A flagship card built for tighter builds
The ProArt GeForce RTX 5090 is presented as the world’s first RTX 5090 graphics card with a thickness of just 2.5 expansion slots. That matters because cards in this class are usually associated with much bulkier cooling systems and larger layouts.
ASUS is clearly aiming at users who need room for other components or want to keep a compact system layout. The slimmer profile opens the door to workstation builds that would normally struggle to fit a flagship GPU of this level.
32 GB of memory remains the headline feature
The compact body does not come at the expense of memory capacity. ASUS equips the card with 32 GB of GDDR7 VRAM, which the company describes as the largest VRAM capacity currently available on a consumer graphics card.
That amount of memory is positioned for high-resolution assets, demanding 3D workloads, and complex visual pipelines. It also gives the card room to handle workloads that can quickly overwhelm smaller memory configurations.
AI and graphics features stay fully in focus
Beyond memory, ASUS highlights up to 3352 TOPS AI performance on the ProArt GeForce RTX 5090. That level of compute is aimed at large language model training and other acceleration-heavy workloads that benefit from strong AI throughput.
For visual tasks, the card supports NVIDIA DLSS 4.5 at 4K resolution. It also includes Multi Frame Generation, Ray Reconstruction, Super Resolution, and Reflex 2 with Frame Warp.

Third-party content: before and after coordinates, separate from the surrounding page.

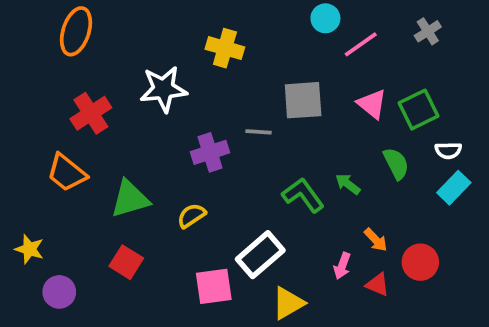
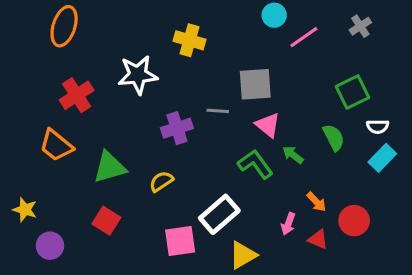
pink triangle: (372, 104) -> (268, 125), moved

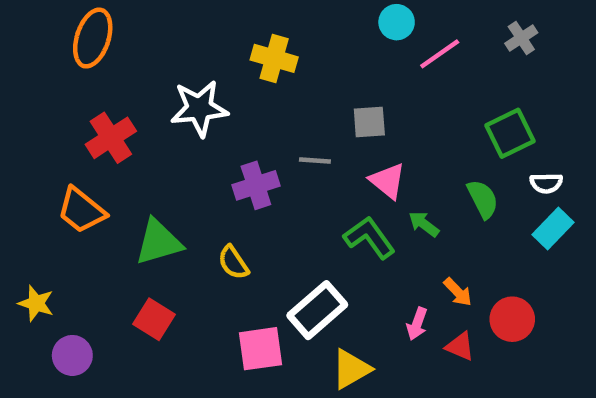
gray square: (255, 84) -> (369, 122), size x0.7
yellow semicircle: (161, 181) -> (233, 262), turned -90

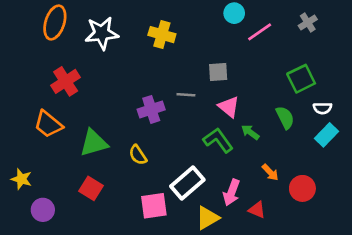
white star: (199, 108) -> (102, 33), moved
pink arrow: (417, 324) -> (231, 192), moved, size x1.4
red triangle: (460, 346) -> (257, 210), moved

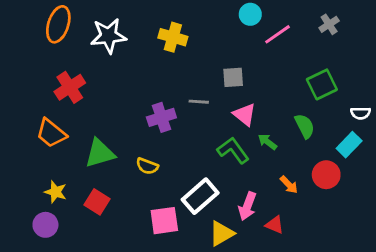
white semicircle: (322, 108) -> (361, 113), moved
yellow semicircle: (138, 155) -> (147, 166), turned -35
yellow star: (21, 179) -> (55, 192), moved
red circle: (302, 188) -> (326, 175), moved

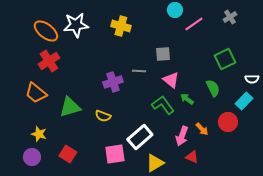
orange ellipse: (58, 24) -> (46, 31), moved, turned -70
red square: (97, 202) -> (68, 154), moved
pink arrow: (247, 206) -> (182, 136), moved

Cooling is designed to match the smaller frame
Keeping a flagship GPU cool in a thinner body requires aggressive thermal engineering. ASUS uses liquid metal thermal compound directly on the GPU die, paired with an advanced vapor chamber and a ventilated backplate with dual flow-through zones.

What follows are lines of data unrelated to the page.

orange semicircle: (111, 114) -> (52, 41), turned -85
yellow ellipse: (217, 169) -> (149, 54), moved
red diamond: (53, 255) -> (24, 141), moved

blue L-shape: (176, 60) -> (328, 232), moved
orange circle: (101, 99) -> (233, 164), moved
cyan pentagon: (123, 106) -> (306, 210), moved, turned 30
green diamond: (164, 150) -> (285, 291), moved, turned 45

The card also uses three 115 mm Axial-tech fans. ASUS says the double-flow-through design improves cooling efficiency by around 11% compared with older models, while the physical design is said to be 27% smaller than a single-flow-through layout.
Practical touches for modern workstations
ASUS adds a USB Type-C port on the rear panel, which makes the card more flexible for portable displays or multi-monitor setups. That detail fits the broader workstation focus, where convenience and connectivity matter as much as raw power.

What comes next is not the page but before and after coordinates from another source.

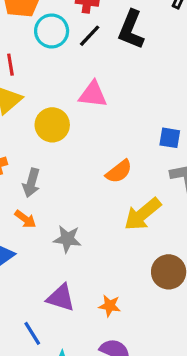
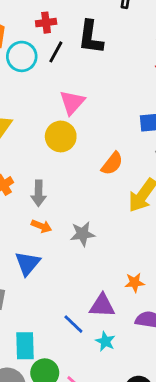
pink triangle: (93, 94) -> (72, 102), turned -40
yellow circle: (52, 125) -> (61, 136), moved
purple triangle: (61, 298) -> (102, 306), moved

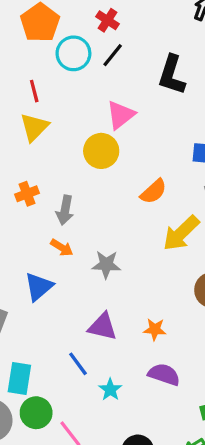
red cross: (46, 23) -> (107, 20), turned 30
black L-shape: (91, 37) -> (172, 75), moved
purple triangle: (102, 306) -> (103, 327), moved

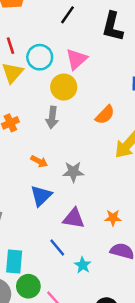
cyan circle: (73, 53) -> (40, 57), moved
gray arrow: (65, 210) -> (52, 117), moved
blue triangle: (39, 287) -> (41, 196), moved

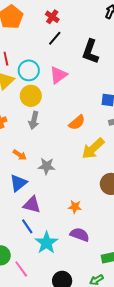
yellow circle: (64, 87) -> (31, 96), moved
purple triangle: (74, 218) -> (32, 205), moved
cyan star: (83, 265) -> (46, 243), size x1.6

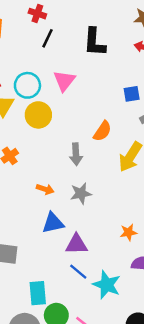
gray arrow: (34, 120) -> (76, 154), moved
blue triangle: (18, 183) -> (53, 223), turned 42

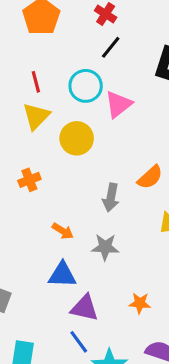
cyan circle: (27, 85) -> (86, 86), moved
orange star: (128, 232) -> (140, 303), moved

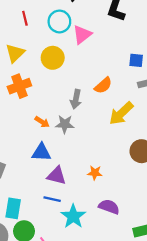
yellow triangle: (36, 116) -> (15, 53), moved
orange cross: (29, 180) -> (19, 86), size x1.5
gray star: (105, 247) -> (65, 124), moved
blue line: (79, 342) -> (52, 199), turned -42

The design also leans into aesthetics. ASUS gave the card rounded front edges and dark brown accents so it can match wood-themed and minimalist cases, including the ASUS ProArt PA401 Wood Edition and PA602 Wood Edition.
Software control rounds out the package
For users who want more control, ASUS includes GPU Tweak III. The software lets users monitor temperatures, switch performance profiles, and manage overclocking more easily.
It also offers an OSD Wizard for customizing on-screen information. Power limit and fan curve adjustments are available as well, helping users balance performance and noise when the card is under heavy load.
With its 32 GB VRAM, strong AI capability, and 2.5-slot frame, the ProArt GeForce RTX 5090 is built to serve users who want extreme performance in a more space-conscious design. It is a rare attempt to make a flagship GPU fit modern workstation builds without abandoning the power expected from the RTX 5090 class.